OpenSUSE Linux update for bzip2

Published: 2019-05-15 | Updated: 2019-05-15
Severity Low
Patch available YES
Number of vulnerabilities 1
CVE ID CVE-2016-3189
CWE ID CWE-416
Exploitation vector Network
Public exploit N/A
Vulnerable software Opensuse Subscribe
Vendor Novell

Security Advisory

This security advisory describes one low risk vulnerability.

1) Use-after-free memory corruption in bzip2recover

Severity: Low

CVSSv3: 3.8 [CVSS:3.0/AV:N/AC:L/PR:N/UI:R/S:U/C:N/I:N/A:L/E:U/RL:O/RC:C]

CVE-ID: CVE-2016-3189

CWE-ID: CWE-416 - Use After Free

Description

The vulnerability allows a remote attacker to cause the target application to crash.

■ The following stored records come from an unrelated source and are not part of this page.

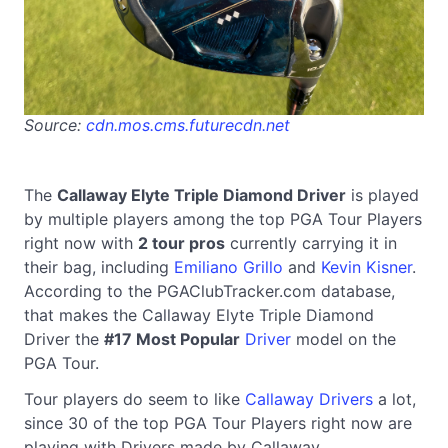
Source:
cdn.mos.cms.futurecdn.net
The
Callaway Elyte Triple Diamond Driver
is played
by multiple players among the top PGA Tour Players
right now with
2 tour pros
currently carrying it in
their bag, including
Emiliano Grillo
and
Kevin Kisner
.
According to the PGAClubTracker.com database,
that makes the Callaway Elyte Triple Diamond
Driver the
#17 Most Popular
Driver
model on the
PGA Tour.
Tour players do seem to like
Callaway Drivers
a lot,
since 30 of the top PGA Tour Players right now are
playing with Drivers made by Callaway.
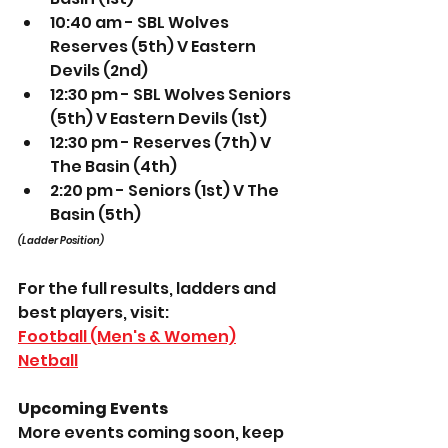
10:40 am - SBL Wolves 
Reserves (5th) V Eastern 
Devils (2nd) 
12:30 pm - SBL Wolves Seniors 
(5th) V Eastern Devils (1st) 
12:30 pm - Reserves (7th) V 
The Basin (4th) 
2:20 pm - Seniors (1st) V The 
Basin (5th) 
(Ladder Position)
For the full results, ladders and 
best players, visit: 
Football (Men's & Women)
Netball
Upcoming Events
More events coming soon, keep 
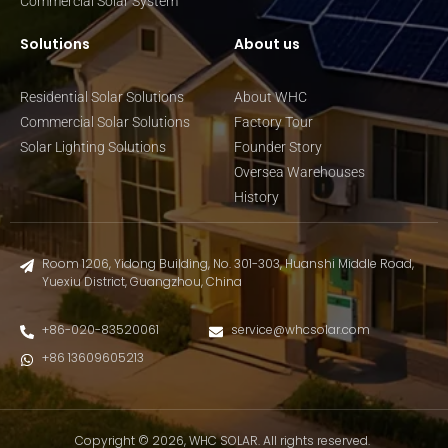
Commercial Solar System
Solutions
About us
Residential Solar Solutions
About WHC
Commercial Solar Solutions
Factory Tour
Solar Lighting Solutions
Founder Story
Oversea Warehouses
History
Room 1206, Yidong Building, No. 301-303, Huanshi Middle Road,
Yuexiu District, Guangzhou, China
+86-020-83520061
service@whcsolar.com
+86 13609605213
Copyright © 2026, WHC SOLAR. All rights reserved.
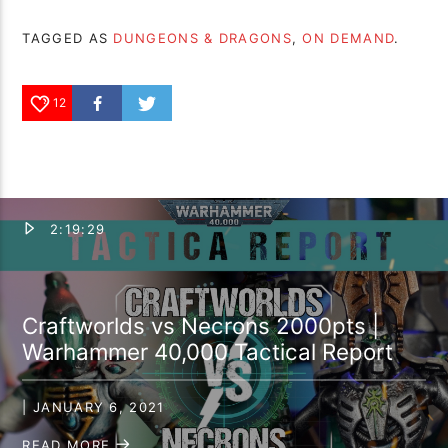
TAGGED AS
DUNGEONS & DRAGONS
,
ON DEMAND
.
12
2:19:29
Craftworlds vs Necrons 2000pts |
Warhammer 40,000 Tactical Report
| JANUARY 6, 2021
READ MORE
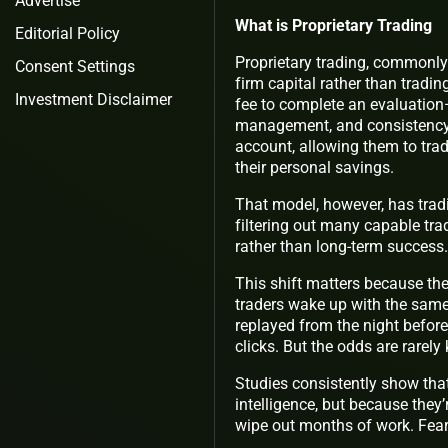
Advertise
What is Proprietary Trading
Editorial Policy
Proprietary trading, commonly
Consent Settings
firm capital rather than tradi
Investment Disclaimer
fee to complete an evaluation—
management, and consistency.
account, allowing them to trad
their personal savings.
That model, however, has tradi
filtering out many capable trad
rather than long-term success.
This shift matters because the 
traders wake up with the same
replayed from the night before
clicks. But the odds are rarely 
Studies consistently show that
intelligence, but because the
wipe out months of work. Fear 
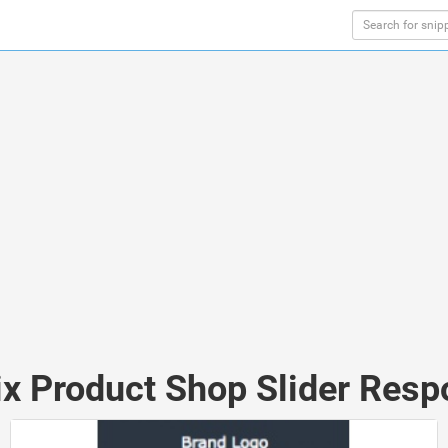
ix Product Shop Slider Resp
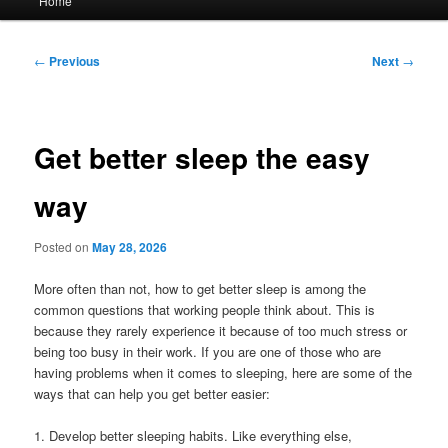
Home
menu
Post
←
Previous
Next
→
navigation
Get better sleep the easy
way
Posted on
May 28, 2026
More often than not, how to get better sleep is among the
common questions that working people think about. This is
because they rarely experience it because of too much stress or
being too busy in their work. If you are one of those who are
having problems when it comes to sleeping, here are some of the
ways that can help you get better easier:
1. Develop better sleeping habits. Like everything else,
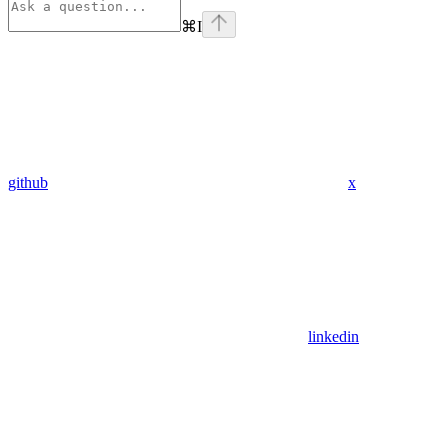
⌘
I
github
x
linkedin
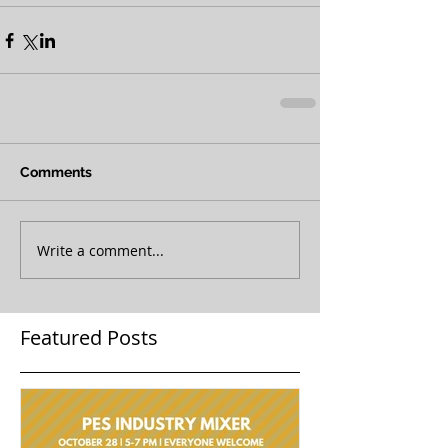
Comments
Write a comment...
Featured Posts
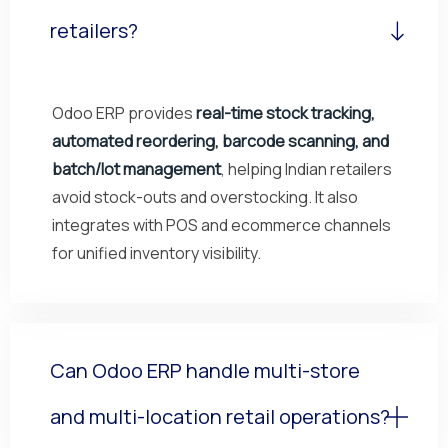
retailers?
Odoo ERP provides
real-time stock tracking,
automated reordering, barcode scanning, and
batch/lot management
, helping Indian retailers
avoid stock-outs and overstocking. It also
integrates with POS and ecommerce channels
for unified inventory visibility.
Can Odoo ERP handle multi-store
and multi-location retail operations?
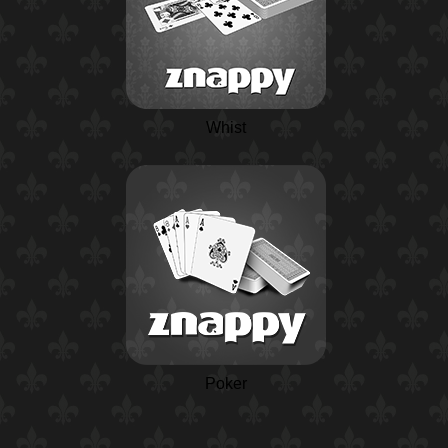
Whist
Poker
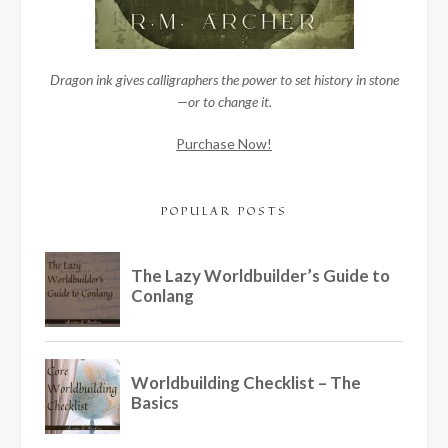
Dragon ink gives calligraphers the power to set history in stone
—or to change it.
Purchase Now!
POPULAR POSTS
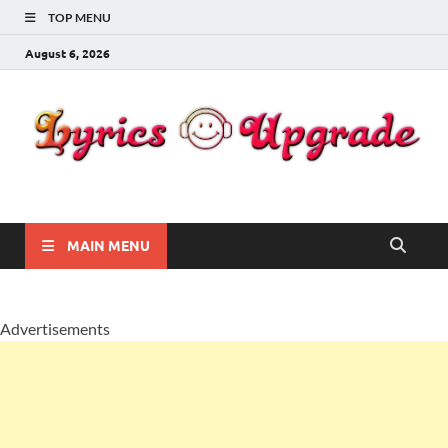
TOP MENU
August 6, 2026
Lyricsupgrade
songs Lyrics
MAIN MENU
Advertisements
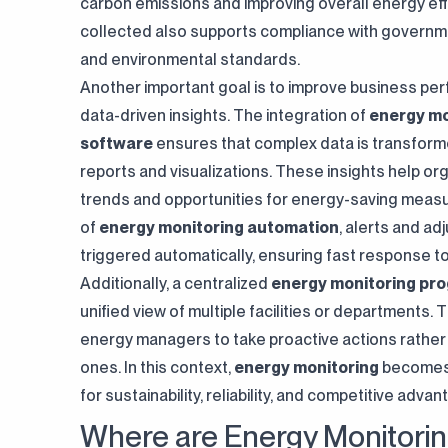
carbon emissions and improving overall energy eff
collected also supports compliance with governm
and environmental standards.
Another important goal is to improve business p
data-driven insights. The integration of
energy mo
software
ensures that complex data is transform
reports and visualizations. These insights help org
trends and opportunities for energy-saving measu
of
energy monitoring automation
, alerts and a
triggered automatically, ensuring fast response to 
Additionally, a centralized
energy monitoring pr
unified view of multiple facilities or departments
energy managers to take proactive actions rather
ones. In this context,
energy monitoring
becomes 
for sustainability, reliability, and competitive advan
Where are Energy Monitori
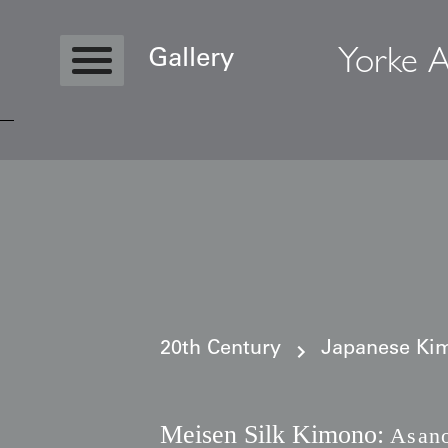
Yorke A
Gallery
Copyright © 2026 Yorke Antique Textile
20th Century
Japanese Kim
Meisen Silk Kimono:
Asano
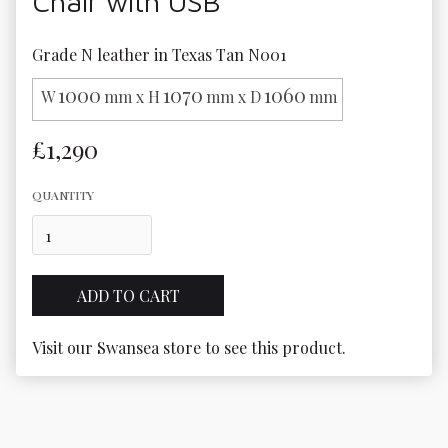
Chair with USB
Grade N leather in Texas Tan N001
1000
1070
1060
W
mm x H
mm x D
mm
£1,290
QUANTITY
Visit our Swansea store to see this product.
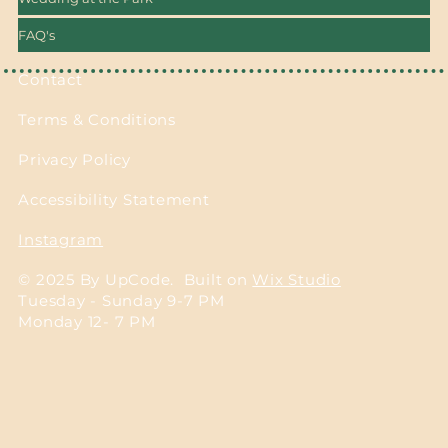
FAQ's
Contact
Terms & Conditions
Privacy Policy
Accessibility Statement
Instagram
© 2025 By UpCode. Built on
Wix Studio
Tuesday - Sunday 9-7 PM
Monday 12- 7 PM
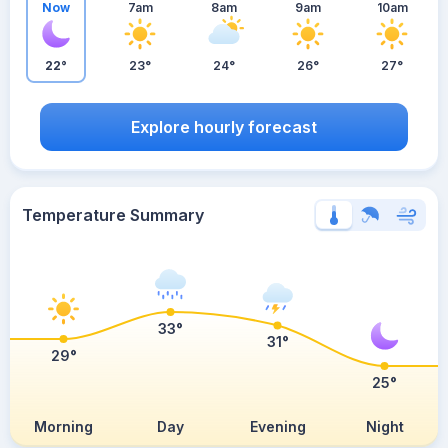
Now
7am
8am
9am
10am
22°
23°
24°
26°
27°
Explore hourly forecast
Temperature Summary
33°
31°
29°
25°
Morning
Day
Evening
Night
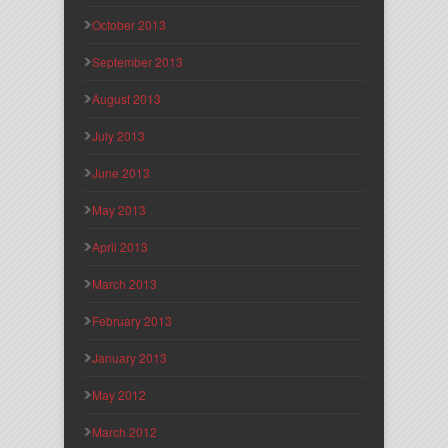
October 2013
September 2013
August 2013
July 2013
June 2013
May 2013
April 2013
March 2013
February 2013
January 2013
May 2012
March 2012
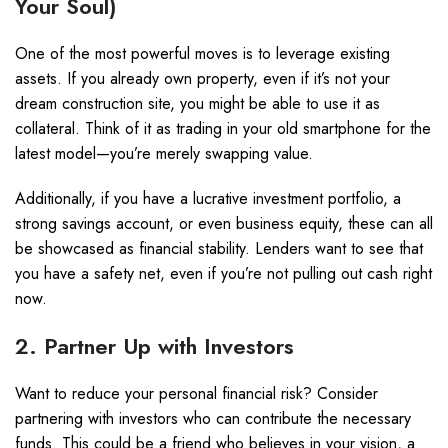
Your Soul)
One of the most powerful moves is to leverage existing
assets. If you already own property, even if it’s not your
dream construction site, you might be able to use it as
collateral. Think of it as trading in your old smartphone for the
latest model—you’re merely swapping value.
Additionally, if you have a lucrative investment portfolio, a
strong savings account, or even business equity, these can all
be showcased as financial stability. Lenders want to see that
you have a safety net, even if you’re not pulling out cash right
now.
2. Partner Up with Investors
Want to reduce your personal financial risk? Consider
partnering with investors who can contribute the necessary
funds. This could be a friend who believes in your vision, a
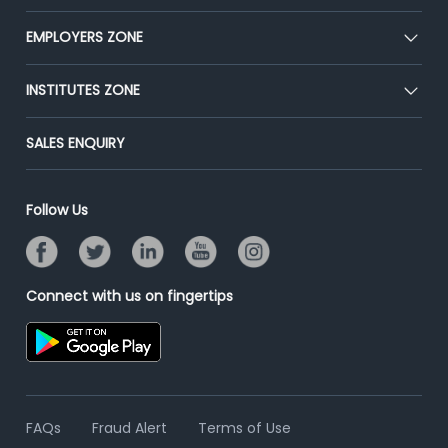
Our Team
CEAT
EMPLOYERS ZONE
Press
Premium Membership
Blog
Post Job for Free
INSTITUTES ZONE
Placement Preparation
Success Stories
End-to-End Recruitment
Jobs Roles & Responsibilities
Post Your Institute
SALES ENQUIRY
Advertise With Us
Campus Recruitment
Email/SMS Campaign
Contact Us
Online Assessment
Banner Ads Campaign
Follow Us
Resume Search
Placement Assistant
Connect with us on fingertips
FAQs
Fraud Alert
Terms of Use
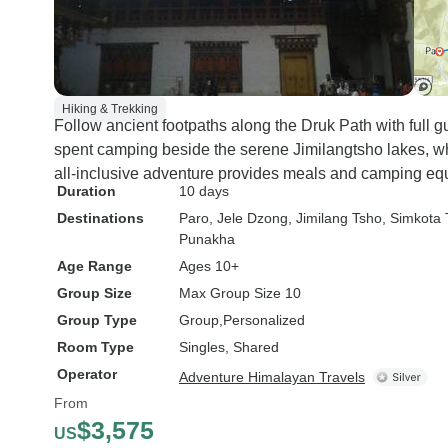
Hiking & Trekking
Follow ancient footpaths along the Druk Path with full g
spent camping beside the serene Jimilangtsho lakes, wh
all-inclusive adventure provides meals and camping equ
Duration
10 days
Destinations
Paro
, Jele Dzong
, Jimilang Tsho
, Simkota
Punakha
Age Range
Ages 10+
Group Size
Max Group Size 10
Group Type
Group
Personalized
Room Type
Singles, Shared
Operator
Adventure Himalayan Travels
From
$3,575
US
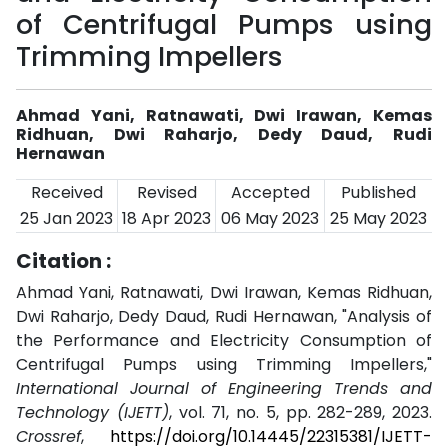
of Centrifugal Pumps using
Trimming Impellers
Ahmad Yani, Ratnawati, Dwi Irawan, Kemas
Ridhuan, Dwi Raharjo, Dedy Daud, Rudi
Hernawan
Received
Revised
Accepted
Published
25 Jan 2023
18 Apr 2023
06 May 2023
25 May 2023
Citation :
Ahmad Yani, Ratnawati, Dwi Irawan, Kemas Ridhuan,
Dwi Raharjo, Dedy Daud, Rudi Hernawan, "Analysis of
the Performance and Electricity Consumption of
Centrifugal Pumps using Trimming Impellers,"
International Journal of Engineering Trends and
Technology (IJETT)
, vol. 71, no. 5, pp. 282-289, 2023.
Crossref
,
https://doi.org/10.14445/22315381/IJETT-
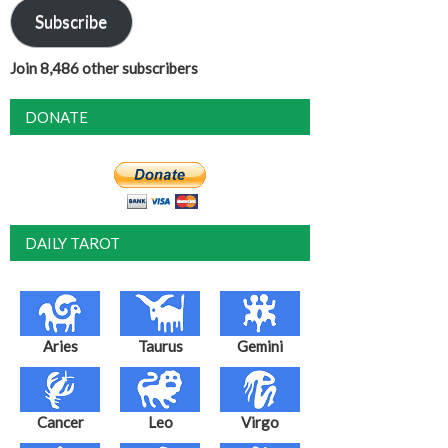
Subscribe
Join 8,486 other subscribers
DONATE
DAILY TAROT
Aries
Taurus
Gemini
Cancer
Leo
Virgo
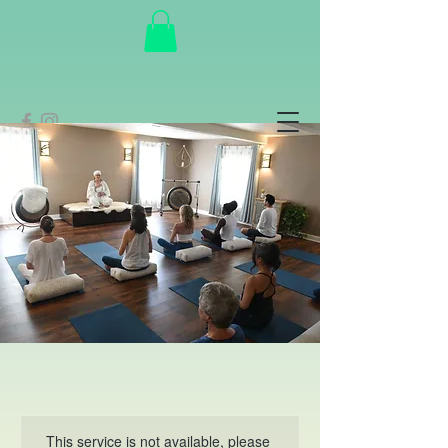
This service is not available, please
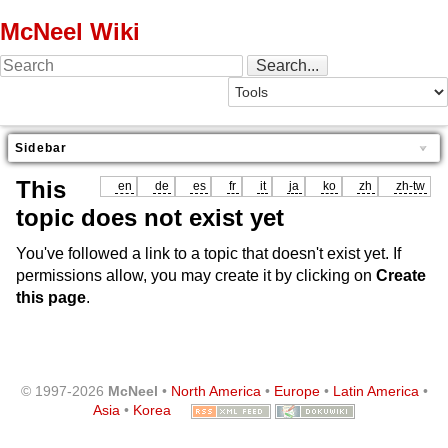
McNeel Wiki
Sidebar
This
en
de
es
fr
it
ja
ko
zh
zh-tw
topic does not exist yet
You've followed a link to a topic that doesn't exist yet. If
permissions allow, you may create it by clicking on
Create
this page
.
© 1997-2026
McNeel
•
North America
•
Europe
•
Latin America
•
Asia
•
Korea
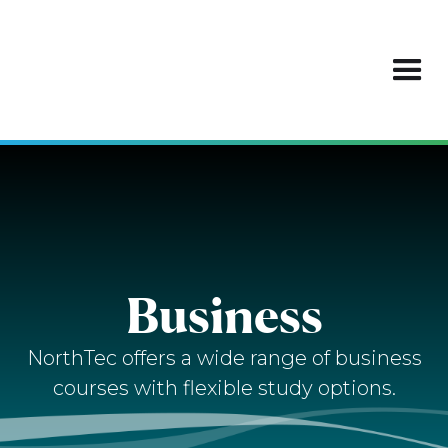
Business
NorthTec offers a wide range of business
courses with flexible study options.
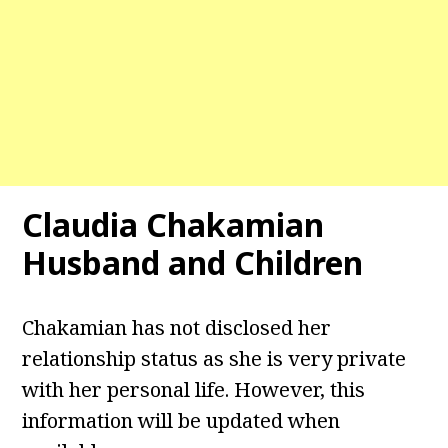
Claudia Chakamian
Husband and Children
Chakamian has not disclosed her
relationship status as she is very private
with her personal life. However, this
information will be updated when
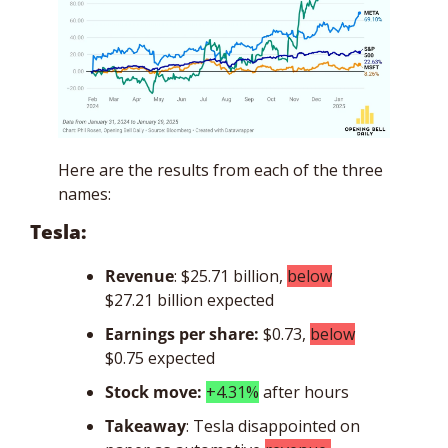
Here are the results from each of the three 
names: 
Tesla: 
Revenue
: $25.71 billion, 
below
$27.21 billion expected
Earnings per share:
$0.73, 
below
$0.75 expected
Stock move: 
+4.31%
 after hours 
Takeaway
: Tesla disappointed on 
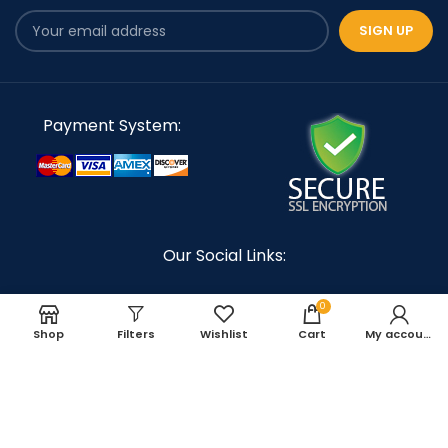
Payment System:
Our Social Links:
0
Shop
Filters
Wishlist
Cart
My account
TORX Racing
Copyright 2023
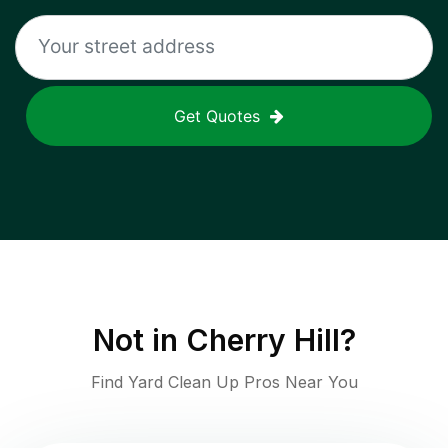
Get Quotes
Not in
Cherry Hill
?
Find Yard Clean Up Pros Near You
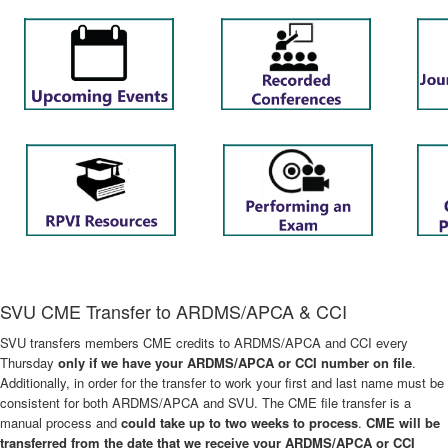
SVU CME Transfer to ARDMS/APCA & CCI
SVU transfers members CME credits to ARDMS/APCA and CCI every
Thursday
only if we have your ARDMS/APCA or CCI number on file
.
Additionally, in order for the transfer to work your first and last name must be
consistent for both ARDMS/APCA and SVU. The CME file transfer is a
manual process and
could take up to two weeks to process
.
CME will be
transferred from the date that we receive your ARDMS/APCA or CCI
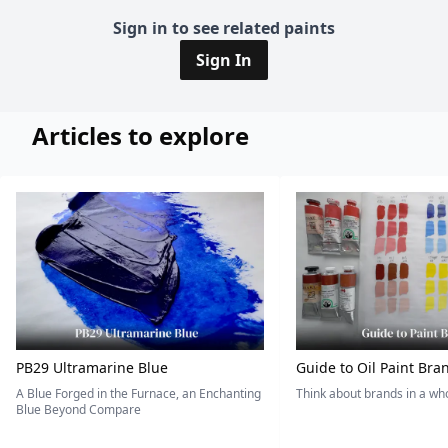
Sign in to see related paints
Sign In
Articles to explore
PB29 Ultramarine Blue
Guide to Oil Paint Bra
A Blue Forged in the Furnace, an Enchanting
Think about brands in a w
Blue Beyond Compare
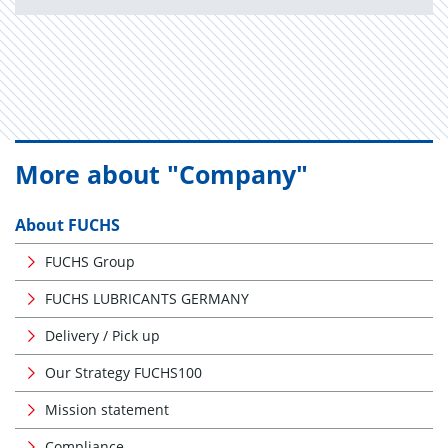
More about "Company"
About FUCHS
FUCHS Group
FUCHS LUBRICANTS GERMANY
Delivery / Pick up
Our Strategy FUCHS100
Mission statement
Compliance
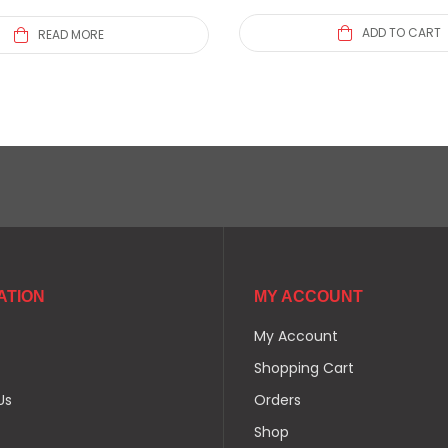
ADD TO CART
READ MORE
ATION
MY ACCOUNT
My Account
Shopping Cart
Us
Orders
Shop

The vulnerability exists due to an use-after-free error in bzip2recover when handling bzip2 files. A remote unauthenticated attacker can send a specially crafted bzip2 archive and cause the target application to crash.

Successful exploitation of this vulnerability will result in denial of service.

Mitigation

Update the affected packages.

Vulnerable software versions

Opensuse: 15.0

CPE External links

https://lists.opensuse.org/opensuse-security-announce/2019-05/msg00035.html

Q & A

Can this vulnerability be exploited remotely?

Yes. This vulnerability can be exploited by a remote non-authenticated attacker via the Internet.

Is there known malware, which exploits this vulnerability?

No. We are not aware of malware exploiting this vulnerability.